The Vocation of Christian Education & The Vocation of TheoMetrics
We are compelled by what many NOTABLE CHRISTIAN SCHOLARS are saying.
T.S. Eliot (1940) The Idea of a Christian Society
The purpose of a Christian education would not be merely to make men and women pious Christians: a system aimed to rigidly at this end alone would become only obscurantist. A Christian education would primarily train people to be able to think in Christian categories…
C. S. Lewis. (1949) “Is Theology Poetry?” in The Weight of Glory
I believe in Christianity as I believe that the sun has risen, not only because I see it, but because by it I see everything else.
Excerpts from the Argument offered by Benne, R. (2001).

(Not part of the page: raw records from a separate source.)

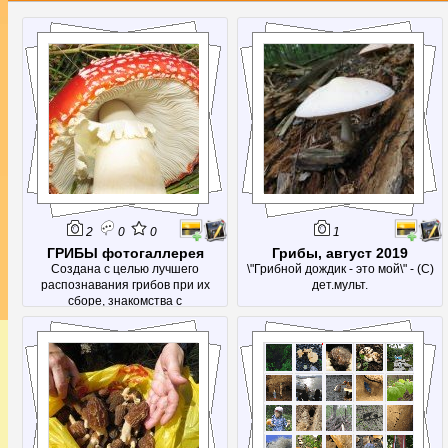
2
0
0
1
ГРИБЫ фотогаллерея
Грибы, август 2019
Создана с целью лучшего
\"Грибной дождик - это мой\" - (С)
распознавания грибов при их
дет.мульт.
сборе, знакомства с
малоизвестными грибами и просто
получения эстетического
наслаждения от красивых
фотографий.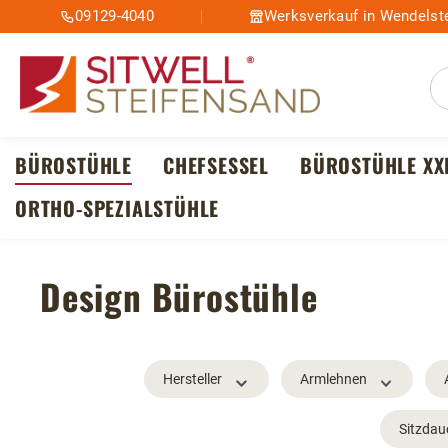
09129-4040
Werksverkauf in Wendelste
m Hauptinhalt springen
Zur Suche springen
Zur Hauptnavigation springen
BÜROSTÜHLE
CHEFSESSEL
BÜROSTÜHLE XX
ORTHO-SPEZIALSTÜHLE
Design Bürostühle
Hersteller
Armlehnen
Sitzdau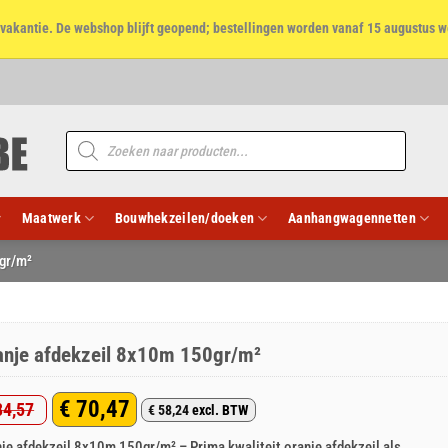
et vakantie. De webshop blijft geopend; bestellingen worden vanaf 15 augustus w
Producten
zoeken
Maatwerk
Bouwhekzeilen/doeken
Aanhangwagennetten
gr/m²
anje afdekzeil 8x10m 150gr/m²
€
70,47
4,57
€
58,24
excl. BTW
rspronkelijke
idige
je afdekzeil 8x10m 150gr/m² – Prima kwaliteit oranje afdekzeil als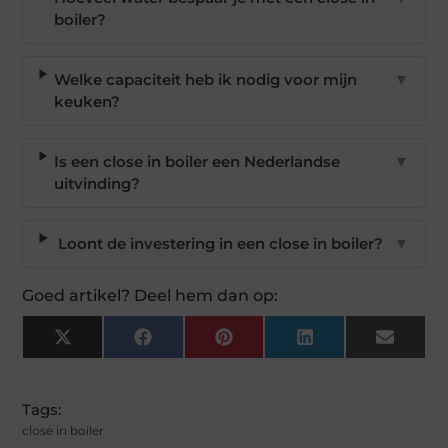
boiler?
Welke capaciteit heb ik nodig voor mijn
▼
keuken?
Is een close in boiler een Nederlandse
▼
uitvinding?
Loont de investering in een close in boiler?
▼
Goed artikel? Deel hem dan op:
X
Facebook
Pinterest
LinkedIn
Email
(Twitter)
Tags:
close in boiler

Quality with Soul: How Six Premier Colleges and Universities Keep Faith with Their Religious Traditions.
Here are insights from one scholar regarding the centrality of faith and learning to the Christian school’s educational mission.
The challenge for orthodox* schools is to keep faculty standards high in the traditional areas of teaching, scholarship, and service. But even more of a challenge might be to acquire the kind of talent needed to integrate faith in learning well. Integrating faith and learning poorly may be worse than not trying it at all. Doing it well requires both talent and thorough preparation. Faculty selection for critical mass* schools is both the most important and most difficult of tasks. It is most important because faculty members are the ground troops, the ones who directly encounter the students. If the Christian account is to be publicly relevant to the central task of the school – its education – then the right kind of faculty is indispensable. Faculty members will not only have to be adept at teaching, scholarship, and service, but also a fourth category: institutional fit. Ability to contribute to the identity and mission of the Christian college is as important criterion as the traditional three.

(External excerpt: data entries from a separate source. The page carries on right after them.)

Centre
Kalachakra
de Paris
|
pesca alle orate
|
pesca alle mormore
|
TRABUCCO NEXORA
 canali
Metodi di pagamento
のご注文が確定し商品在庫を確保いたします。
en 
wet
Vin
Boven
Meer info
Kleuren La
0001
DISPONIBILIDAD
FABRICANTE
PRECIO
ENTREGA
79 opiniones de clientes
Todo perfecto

*Orthodox and *Critical Mass schools are those which Benne suggests have retained the Christian vision as their organizing paradigm.
p. 192
In concluding his research, Benne speaks of the importance of a far-reaching vision. He calls for “a theology confident in the comprehensiveness of the Christian account that will draw upon the vast sources of wisdom the Christian intellectual tradition has built over the millennia…A Christian college has to employ a theology that is public and comprehensive, not merely private and pietist, because a public, comprehensive theology is the only sort that provides an adequate conversation partner for the many fields of inquiry in a modern university or college.” [An important caveat]
The engagement of the Christian theological account with several disciplines does not go on all the time… a good deal of the time in any decent classroom is given over to transmitting knowledge of the field in question as understood by the world at large. But at the depths and boundaries of every field profound issues appear they can be brought into dialogue with the comprehensive Christian theological account
p. 198
Under the heading “Embedding the Vision” the following are some of Benne’s recommendations:
It is clear that each school’s animating vision, in both its religious and more specifically theological versions, has to be articulated and embedded in the ongoing life of the college… It has to be inculcated in new members of the community, not only but especially faculty….This takes time and resources, and probably involves required participation. …If genuine engagement in faith and learning are to take place, non-theologians need to acquire at least a solid lay education in basic Christian theology. After all, Christian schools are asking non-theologians to step out of their own expertise in order to engage faith with their field of inquiry. These faculty members should be encouraged to acquire a sufficiently sophisticated intellectual account of their faith as preparation for an engagement that does justice to their secular expertise….When such theological education reaches more and more faculty, the possibilities for exciting faith and learning engagement will multiply exponentially.